Our group recently reported on the clinical validation of a multi-biomarker assay for the evaluation of chronic pain in patients.12 This innovative laboratory test, known as the Foundation Pain Index (FPI), evaluates eleven endogenous biomarkers, which represent a highly diverse set of biochemical pathways involved in the pathogenesis of chronic pain.12 Quantitative results for each of the eleven biomarkers are analyzed via a proprietary algorithm to generate a single numerical score (FPI score) on a scale of 0–100, which describes the severity of abnormal findings. FPI scores provide clinicians with objective and reproducible measures of the biochemical, metabolic, and nutritional drivers of chronic pain. Criterion validity of this multi-biomarker pain index was established by demonstrating a significant correlation between FPI scores and a validated PRO instrument known as the 36-item short-form health survey (SF-36). The SF-36 survey is a validated assessment of chronic pain that measures health-related quality of life across eight dimensions (physical functioning, physical role, bodily pain, general health, vitality, social functioning, emotional role, and mental health).
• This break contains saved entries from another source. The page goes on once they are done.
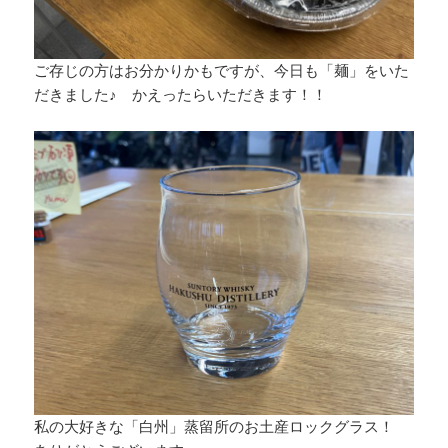
ご存じの方はお分かりかもですが、今日も「麺」をいた
だきました♪ かえったらいただきます！！
私の大好きな「白州」蒸留所のお土産ロックグラス！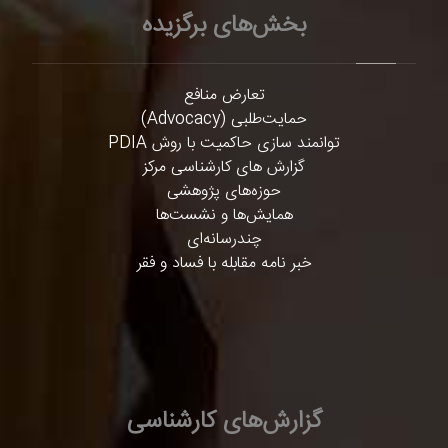
بخش‌های برگزیده
تعارض منافع
حمایت‌طلبی (Advocacy)
توانمند سازی حاکمیت با روش PDIA
گزارش های کارشناسی مرکز
حوزه‌های پژوهشی
همایش‌ها و نشست‌ها
چندرسانه‌ای
خبر نامه مقابله با فساد و فقر
گزارش‌های کارشناسی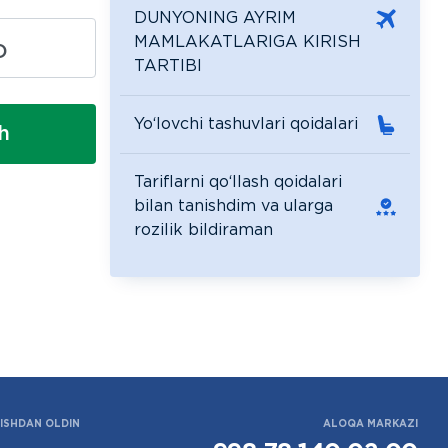
DUNYONING AYRIM
MAMLAKATLARIGA KIRISH
D
TARTIBI
Yo‘lovchi tashuvlari qoidalari
sh
Tariflarni qo‘llash qoidalari
bilan tanishdim va ularga
rozilik bildiraman
ISHDAN OLDIN
ALOQA MARKAZI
Specifically, our group was able to show that deranged biochemical function, evident by higher FPI scores, was significantly correlated to overall SF-36 scores (P = 0.0141), general health (P = 0.0457) and even more significantly, with emotional well-being (P = 0.0044) and limitations due to emotional problems (P = 0.0011).12 To our knowledge, this is the first report of a validated multi-biomarker test panel that has been shown to correlate with PRO measures. These findings provide strong evidence for a role of perturbed biochemical function in the etiology and/or chronicity of pain. During initial validation of the FPI, the SF-36 was selected as the most appropriate validated assessment to evaluate both the physical and emotional impact of pain on subjects. Since publishing this data, our group has received requests from practicing physicians to cross-validate the FPI with PROs more commonly used in the clinic setting.

A common measurement language is critical to galvanizing innovation, research, and care improvement. The Patient Reported Outcomes Measurement Information System (PROMIS) was created by the NIH in 2004, resulting in the initiation of several studies that focused on heart failure, chronic obstructive pulmonary disease, rheumatoid arthritis, cancer, chronic low back pain, and major depression. The goal of PROMIS was to update longer form legacy instruments with validated outcomes measures that provided greater accuracy from a reduced questionnaire. Many familiar legacy measures were used to create the PROMIS item banks, and crosswalk tables are available to allow for comparisons (PROsetta Stone®; http://www.prosettastone.org). The PROMIS-29 battery assesses mental health, physical health, and social health through seven 4-question instruments, including assessments of fatigue, pain intensity, pain interference, physical function, sleep disturbance, anxiety, depression, and ability to participate in social roles and responsibilities. The PROMIS-29 and its subdomains have been validated and/or cross-walked to a host of legacy measures in a variety of populations, including the Oswestry Disability Index, Roland-Morris Disability Questionnaire, Short form-36, Brief Pain Inventory-Pain Interference domain, the EQ-5D, and Quality-Adjusted Life Year calculations.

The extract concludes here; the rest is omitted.